Obviously we are not friends any more, but I sometimes see her on FB....still socialising with that couple and I am guessing probably still shagging this friends DH. I've seen recent photo's where she and the wife are on a night out together etc....wife has no idea what's going on under her nose.

Rule out nothing.

Strongmummy · 08/01/2020 08:45

If she’s a true friend you should be able to have an open dialogue about this, although if this is just how she is as you say and you feel safe in your relationship I don’t really get what the problem is. Just keep your distance

TheVanguardSix · 08/01/2020 08:49

You really, really need to just kick her to the kerb, OP.
She's not your bestie.
It's the height of disrespect that she's using your DH as her flirting soundboard/react-o-meter.

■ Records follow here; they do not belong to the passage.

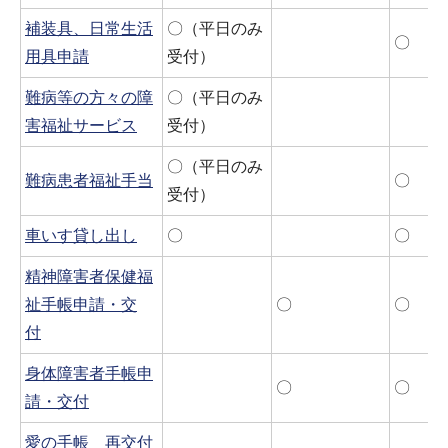
補装具、日常生活
〇（平日のみ
〇
用具申請
受付）
難病等の方々の障
〇（平日のみ
害福祉サービス
受付）
〇（平日のみ
難病患者福祉手当
〇
受付）
車いす貸し出し
〇
〇
精神障害者保健福
祉手帳申請・交
〇
〇
付
身体障害者手帳申
〇
〇
請・交付
愛の手帳 再交付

ittakes2 · 08/01/2020 08:49

I agree with others I would question the friendship, but if you want to continue I would sit her down by yourself and tell her you care about her and want to stay friends...but both you and your husband feel she is flirting with him by doing X and X and can she stop doing it. It looks better that you and your hubby are a united front on this as it would make her feel powerless - I suspect she would be mortified to feel your husband has openly told you he has noticed and wants it to stop.